Mont Blanc is the highest peak at 4,808 m. It is the second-highest and second most prominent mountain in Europe and the eleventh most prominent mountain summit in the world. The mountain stands between regions of Italy and of France. There are about a hundred peaks higher than 4,000 m in the Alpine region.
The Alps provide lowland Europe with drinking water, irrigation, and hydroelectric power. Although the area is only about 11% of the surface area of Europe, the Alps provide up to 90% of water to lowland Europe. Major European rivers flow from the Alps, including the Rhine, the Rhône, the Inn, and the Po.
The major glacierized areas in the Alps are situated along the crest of the mountain chain, with the largest glaciers often found at the highest elevations. There are smaller glaciers scattered throughout the Alps.
The Swiss Alps is known for glaciers, containing around 1,800 glaciers. The region’s glaciers include the longest glacier in the Alps: the Aletsch Glacier.
The Alps are an interzonal mountain system (Orobiome), or a “transition area” between Central and Mediterranean Europe. The Alps have high habitat diversity, with 200 habitats classified throughout the mountain range. This mountain range is home to a high level of biodiversity.
According to the World Wildlife Foundation (WWF), there are over 4,500 species of plants, 200 bird species, 21 amphibian species, 15 reptile species, and 80 mammal species. Many of these species have made adaptations to the harsh cold conditions and high altitudes.
- At over 12 miles long and about a half-mile thick, the famous Aletsch valley glacier is the longest in the Alps, but due to climate change, the Aletsch is shrinking and predicted to completely melt by the end of this century.
- The Alps are Europe’s highest and most extensive mountain range.
- Mont Blanc is the highest mountain in the Alps, spanning 3 countries. Its granite ramparts distinguish it from other peaks. Mont Blanc’s ranges rose straight from the deep and are still rising, a phenomenon caused by glacial movement.

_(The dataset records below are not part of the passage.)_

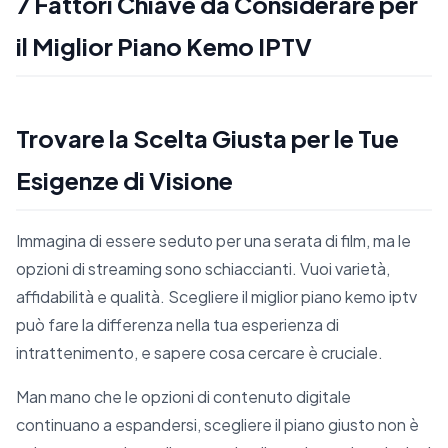
7 Fattori Chiave da Considerare per
il Miglior Piano Kemo IPTV
Trovare la Scelta Giusta per le Tue
Esigenze di Visione
Immagina di essere seduto per una serata di film, ma le
opzioni di streaming sono schiaccianti. Vuoi varietà,
affidabilità e qualità. Scegliere il miglior piano kemo iptv
può fare la differenza nella tua esperienza di
intrattenimento, e sapere cosa cercare è cruciale.
Man mano che le opzioni di contenuto digitale
continuano a espandersi, scegliere il piano giusto non è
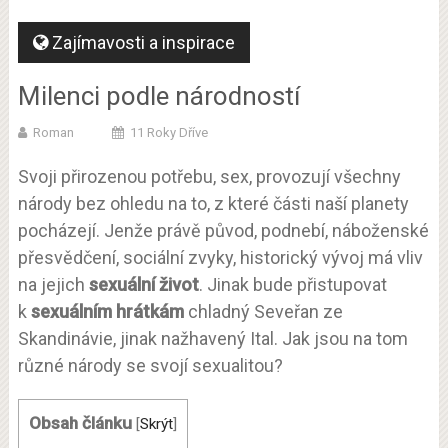
Zajímavosti a inspirace
Milenci podle národností
Roman
11 Roky Dříve
Svoji přirozenou potřebu, sex, provozují všechny
národy bez ohledu na to, z které části naší planety
pocházejí. Jenže právě původ, podnebí, náboženské
přesvědčení, sociální zvyky, historický vývoj má vliv
na jejich
sexuální život
. Jinak bude přistupovat
k
sexuálním hrátkám
chladný Seveřan ze
Skandinávie, jinak nažhavený Ital. Jak jsou na tom
různé národy se svojí sexualitou?
Obsah článku
[
Skrýt
]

- The limestone Dolomites in Italy are half as high as Mont Blanc and were created as Africa’s collision with Europe pushed together an ancient tropical seafloor with the ancient skeletons of marine organisms into the sky.

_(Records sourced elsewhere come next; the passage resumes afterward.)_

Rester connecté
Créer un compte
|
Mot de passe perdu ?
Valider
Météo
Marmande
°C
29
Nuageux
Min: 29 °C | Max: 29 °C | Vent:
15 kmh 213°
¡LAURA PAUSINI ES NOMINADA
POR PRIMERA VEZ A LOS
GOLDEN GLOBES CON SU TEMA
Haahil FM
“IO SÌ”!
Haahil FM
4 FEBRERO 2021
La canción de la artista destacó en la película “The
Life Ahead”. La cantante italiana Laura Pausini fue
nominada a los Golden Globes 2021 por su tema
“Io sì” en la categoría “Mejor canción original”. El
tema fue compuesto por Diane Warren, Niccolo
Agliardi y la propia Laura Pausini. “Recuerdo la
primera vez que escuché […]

- Humans have been living in the Alps since Paleolithic times, about 60,000 to 50,000 years ago. The Alpine region continues to have a strong cultural identity and its traditional culture of farming, cheesemaking, and woodworking still exists in Alpine villages. However, the tourism industry has been growing since the 20th century. While the region is home to 14 million people, it has 120 million annual visitors.